■ **What to do**: Search the data for the word "Virgin" and copy every line where it occurs.

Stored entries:

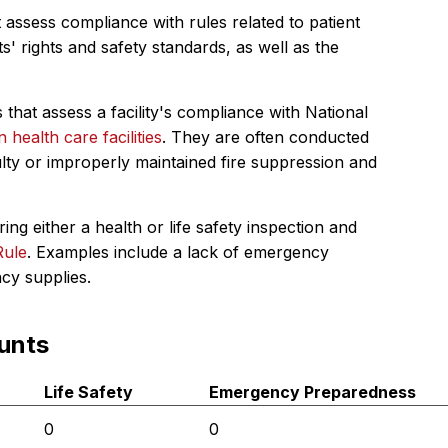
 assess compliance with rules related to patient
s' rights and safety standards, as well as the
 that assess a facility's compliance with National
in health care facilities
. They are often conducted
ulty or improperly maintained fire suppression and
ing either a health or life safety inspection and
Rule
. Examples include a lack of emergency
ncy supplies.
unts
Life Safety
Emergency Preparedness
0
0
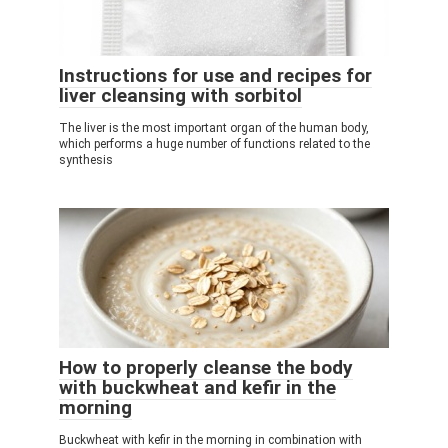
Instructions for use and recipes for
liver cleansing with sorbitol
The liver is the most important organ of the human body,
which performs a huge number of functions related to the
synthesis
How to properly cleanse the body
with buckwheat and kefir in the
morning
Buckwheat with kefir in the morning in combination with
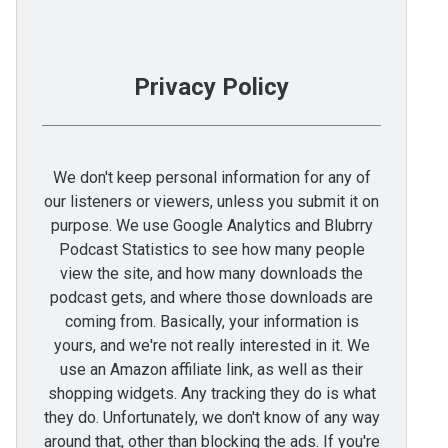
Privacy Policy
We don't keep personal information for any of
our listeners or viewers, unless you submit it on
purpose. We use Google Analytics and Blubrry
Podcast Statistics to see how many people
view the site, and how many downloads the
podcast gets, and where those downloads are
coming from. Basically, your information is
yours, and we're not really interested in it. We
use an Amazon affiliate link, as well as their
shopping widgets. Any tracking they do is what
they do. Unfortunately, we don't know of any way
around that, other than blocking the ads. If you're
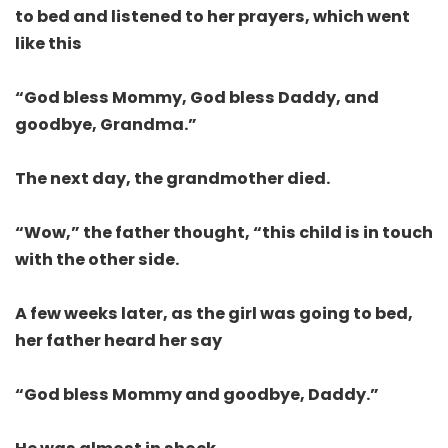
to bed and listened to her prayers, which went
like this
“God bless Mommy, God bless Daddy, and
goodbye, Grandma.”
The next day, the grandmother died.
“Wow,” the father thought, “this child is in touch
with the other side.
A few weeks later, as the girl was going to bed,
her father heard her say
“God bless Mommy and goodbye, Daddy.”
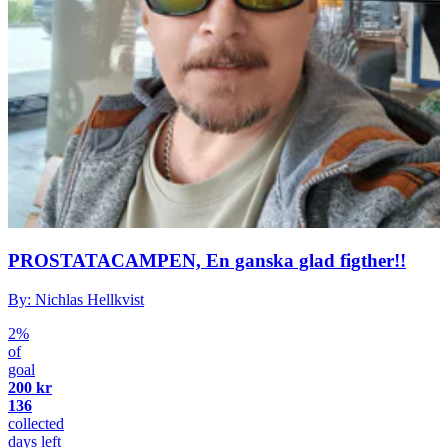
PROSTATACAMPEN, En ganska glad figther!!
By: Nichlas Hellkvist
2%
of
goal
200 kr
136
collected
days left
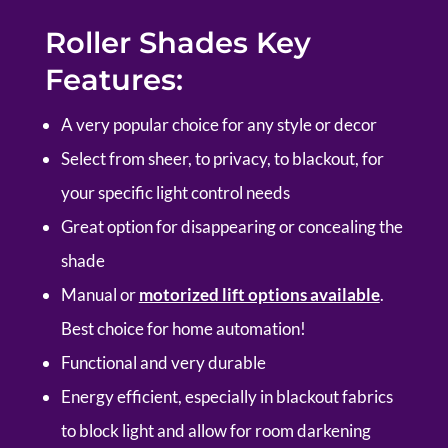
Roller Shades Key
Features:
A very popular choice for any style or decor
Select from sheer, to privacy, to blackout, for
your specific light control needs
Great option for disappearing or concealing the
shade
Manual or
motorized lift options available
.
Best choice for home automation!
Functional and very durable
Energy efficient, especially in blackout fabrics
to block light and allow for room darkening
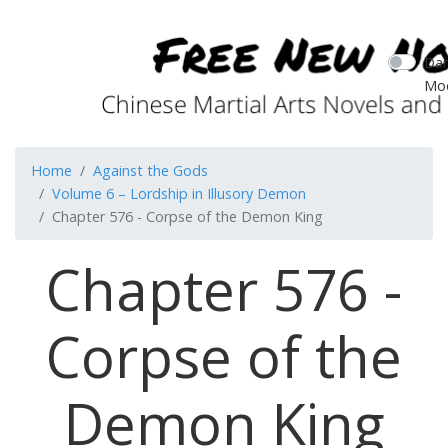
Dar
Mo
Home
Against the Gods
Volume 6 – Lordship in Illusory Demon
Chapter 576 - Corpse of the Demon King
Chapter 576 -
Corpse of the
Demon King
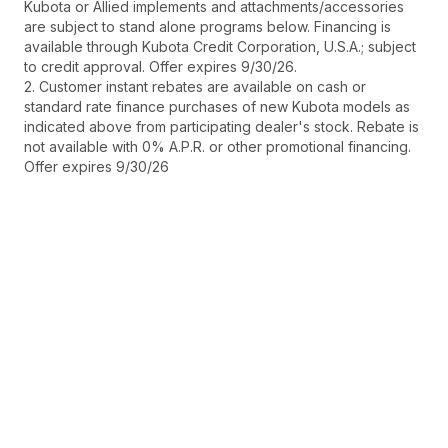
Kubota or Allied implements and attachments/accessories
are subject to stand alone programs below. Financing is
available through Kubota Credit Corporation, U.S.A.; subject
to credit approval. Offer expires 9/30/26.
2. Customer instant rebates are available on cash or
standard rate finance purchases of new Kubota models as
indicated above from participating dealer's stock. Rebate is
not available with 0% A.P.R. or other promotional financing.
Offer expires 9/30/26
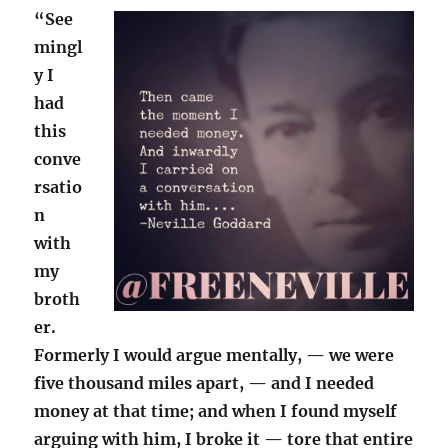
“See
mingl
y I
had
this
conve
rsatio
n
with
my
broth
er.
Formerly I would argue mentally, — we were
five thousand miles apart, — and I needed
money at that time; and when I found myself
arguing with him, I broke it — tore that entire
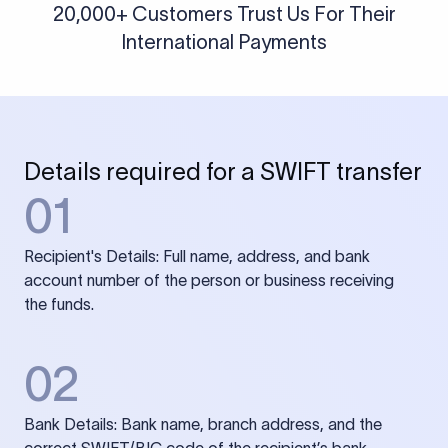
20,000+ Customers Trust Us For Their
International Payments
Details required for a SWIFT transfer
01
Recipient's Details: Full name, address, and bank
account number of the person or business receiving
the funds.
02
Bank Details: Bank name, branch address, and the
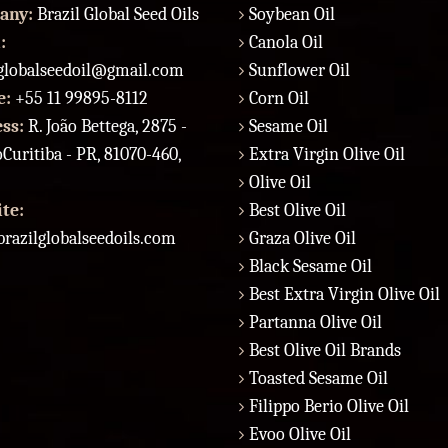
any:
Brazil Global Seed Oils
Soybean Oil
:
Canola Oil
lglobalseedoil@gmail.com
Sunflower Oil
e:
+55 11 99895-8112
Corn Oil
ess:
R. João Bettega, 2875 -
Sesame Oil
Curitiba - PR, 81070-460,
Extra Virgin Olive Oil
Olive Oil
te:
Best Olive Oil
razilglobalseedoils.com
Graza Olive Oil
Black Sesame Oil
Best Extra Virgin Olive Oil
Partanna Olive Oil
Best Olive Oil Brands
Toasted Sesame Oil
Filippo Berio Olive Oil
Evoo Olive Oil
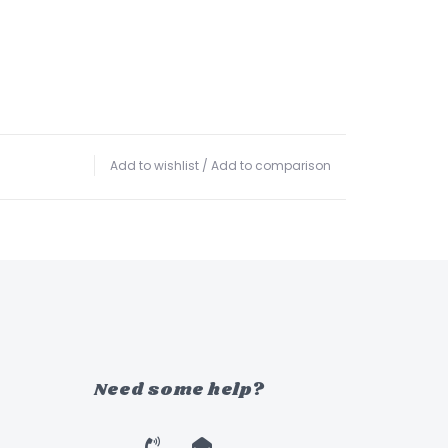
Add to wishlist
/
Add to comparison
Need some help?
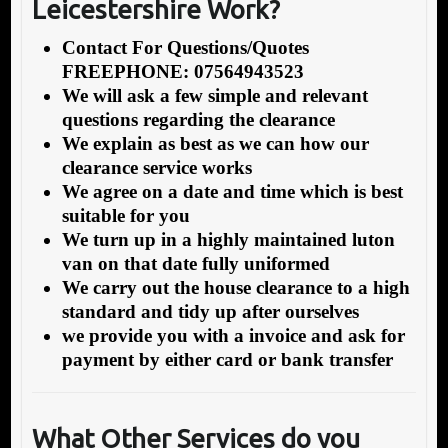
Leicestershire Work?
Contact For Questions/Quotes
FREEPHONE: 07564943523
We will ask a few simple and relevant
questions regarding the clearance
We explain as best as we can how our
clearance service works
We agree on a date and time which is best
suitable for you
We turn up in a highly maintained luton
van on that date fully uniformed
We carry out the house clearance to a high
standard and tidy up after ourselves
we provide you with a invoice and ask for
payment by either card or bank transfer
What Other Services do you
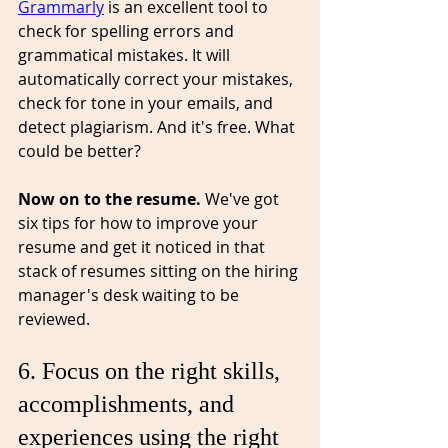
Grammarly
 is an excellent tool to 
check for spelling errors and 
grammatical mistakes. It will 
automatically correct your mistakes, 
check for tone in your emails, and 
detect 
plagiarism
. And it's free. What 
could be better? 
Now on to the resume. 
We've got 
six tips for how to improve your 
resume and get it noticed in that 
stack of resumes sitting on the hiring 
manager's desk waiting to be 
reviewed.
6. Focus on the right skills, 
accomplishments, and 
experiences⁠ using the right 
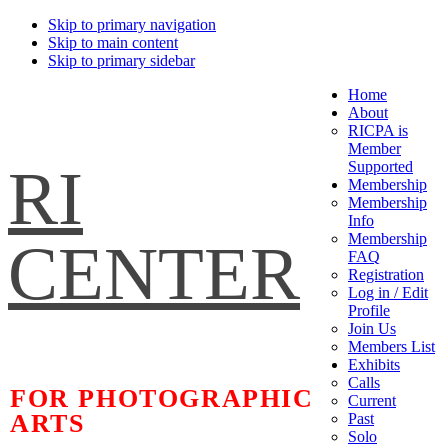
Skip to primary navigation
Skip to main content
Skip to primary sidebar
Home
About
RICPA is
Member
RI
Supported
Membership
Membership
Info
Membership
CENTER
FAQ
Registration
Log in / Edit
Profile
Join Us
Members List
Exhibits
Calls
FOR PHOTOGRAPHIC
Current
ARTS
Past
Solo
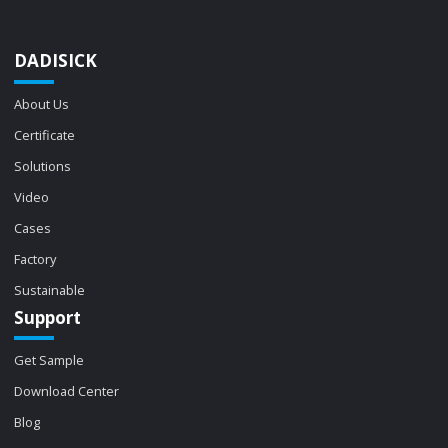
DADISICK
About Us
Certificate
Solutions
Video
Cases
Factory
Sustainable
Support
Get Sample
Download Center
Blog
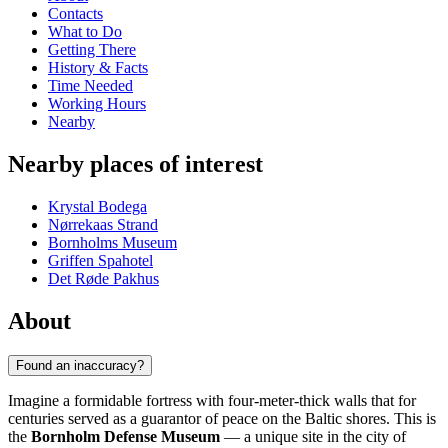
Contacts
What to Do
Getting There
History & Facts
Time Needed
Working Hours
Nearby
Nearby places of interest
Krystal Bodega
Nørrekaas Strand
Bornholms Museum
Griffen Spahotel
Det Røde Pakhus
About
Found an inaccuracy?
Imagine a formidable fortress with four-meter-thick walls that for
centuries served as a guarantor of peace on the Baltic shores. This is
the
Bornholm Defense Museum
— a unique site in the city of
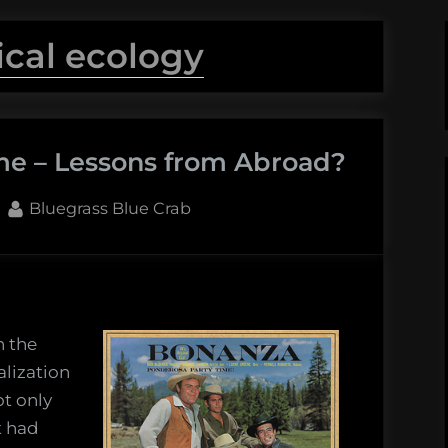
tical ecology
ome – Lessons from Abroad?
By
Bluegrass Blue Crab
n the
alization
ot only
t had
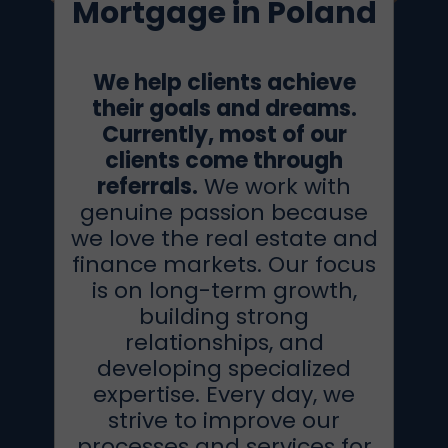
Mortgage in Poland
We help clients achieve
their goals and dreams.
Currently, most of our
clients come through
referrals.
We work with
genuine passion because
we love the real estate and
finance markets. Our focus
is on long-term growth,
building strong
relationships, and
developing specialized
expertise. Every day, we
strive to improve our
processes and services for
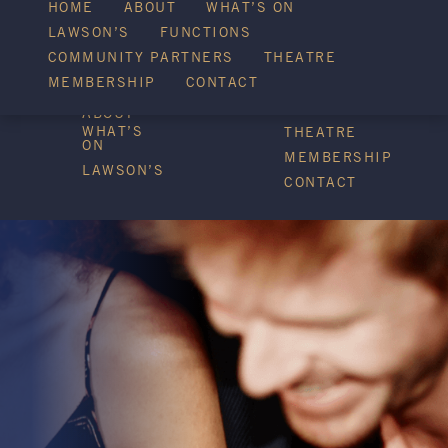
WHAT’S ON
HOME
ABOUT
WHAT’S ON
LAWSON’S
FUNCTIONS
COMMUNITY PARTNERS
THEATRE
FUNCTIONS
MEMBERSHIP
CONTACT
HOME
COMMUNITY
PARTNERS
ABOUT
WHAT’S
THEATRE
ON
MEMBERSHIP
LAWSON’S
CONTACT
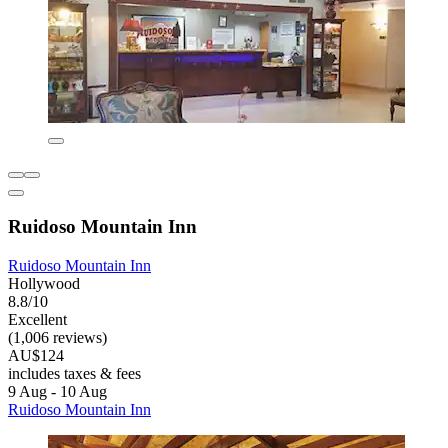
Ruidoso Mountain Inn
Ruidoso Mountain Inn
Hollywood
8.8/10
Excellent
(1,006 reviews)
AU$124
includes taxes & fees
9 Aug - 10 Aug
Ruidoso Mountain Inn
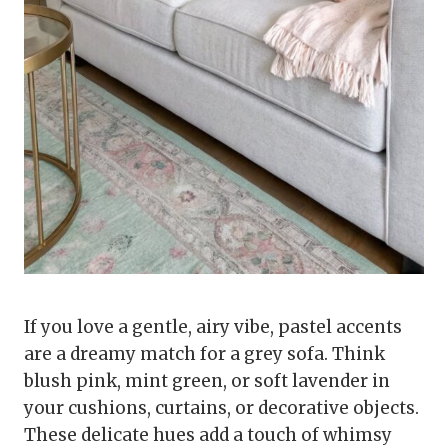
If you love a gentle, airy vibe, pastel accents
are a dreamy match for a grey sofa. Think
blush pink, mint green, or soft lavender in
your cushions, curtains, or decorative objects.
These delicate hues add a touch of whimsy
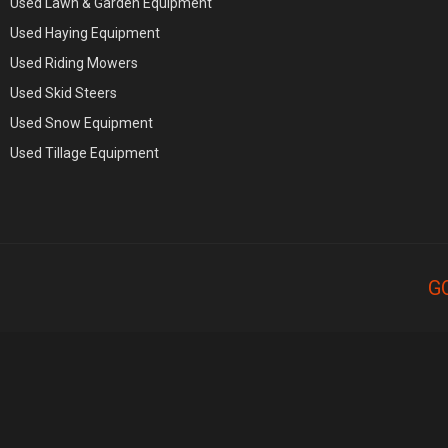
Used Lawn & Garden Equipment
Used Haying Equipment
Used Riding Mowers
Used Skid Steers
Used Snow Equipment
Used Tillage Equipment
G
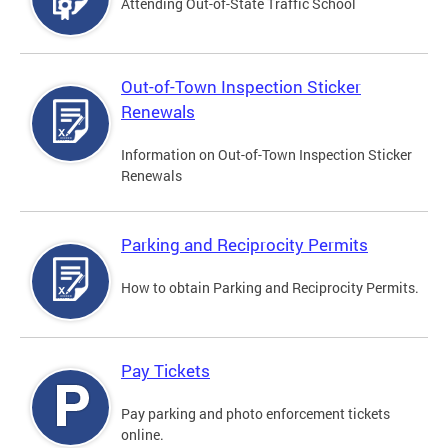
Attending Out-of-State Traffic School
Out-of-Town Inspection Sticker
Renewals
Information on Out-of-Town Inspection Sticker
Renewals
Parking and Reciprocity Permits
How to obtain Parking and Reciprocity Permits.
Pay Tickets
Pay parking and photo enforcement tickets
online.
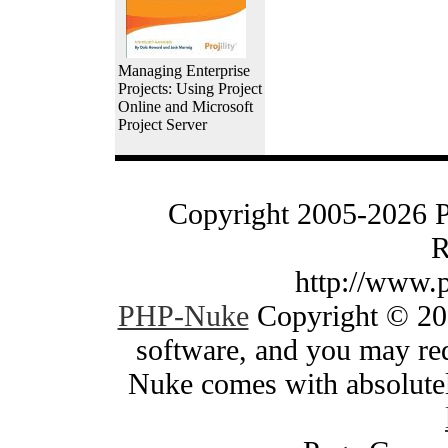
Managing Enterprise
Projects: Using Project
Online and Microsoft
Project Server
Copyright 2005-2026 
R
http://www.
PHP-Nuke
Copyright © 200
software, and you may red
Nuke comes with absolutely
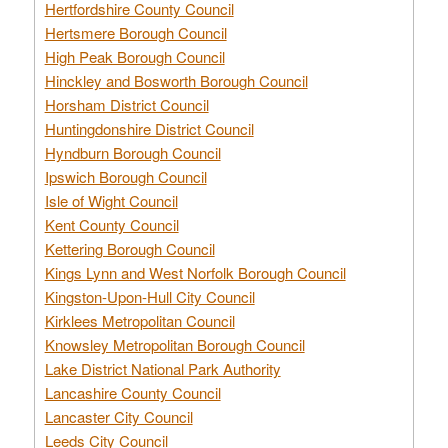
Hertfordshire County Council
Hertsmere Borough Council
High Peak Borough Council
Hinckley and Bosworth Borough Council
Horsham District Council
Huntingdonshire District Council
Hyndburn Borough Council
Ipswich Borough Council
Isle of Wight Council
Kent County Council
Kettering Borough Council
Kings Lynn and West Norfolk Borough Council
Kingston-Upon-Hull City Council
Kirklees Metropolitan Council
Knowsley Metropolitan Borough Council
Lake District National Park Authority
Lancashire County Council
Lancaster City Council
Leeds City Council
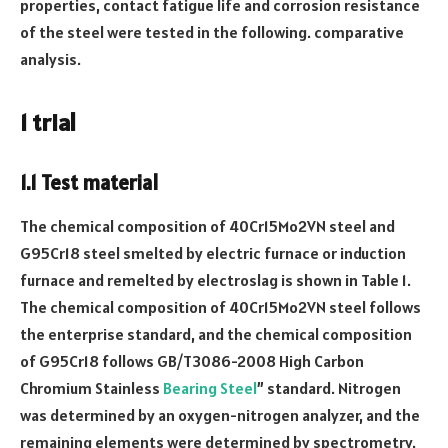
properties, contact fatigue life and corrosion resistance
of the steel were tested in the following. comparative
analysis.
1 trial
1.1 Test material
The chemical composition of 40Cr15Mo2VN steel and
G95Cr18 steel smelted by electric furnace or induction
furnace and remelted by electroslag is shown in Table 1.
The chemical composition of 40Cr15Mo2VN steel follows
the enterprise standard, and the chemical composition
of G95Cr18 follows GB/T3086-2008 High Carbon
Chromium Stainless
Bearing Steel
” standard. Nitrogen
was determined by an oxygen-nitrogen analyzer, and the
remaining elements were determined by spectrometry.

■ **Reply**:
Extra Virgin Olive Oil
Best Extra Virgin Olive Oil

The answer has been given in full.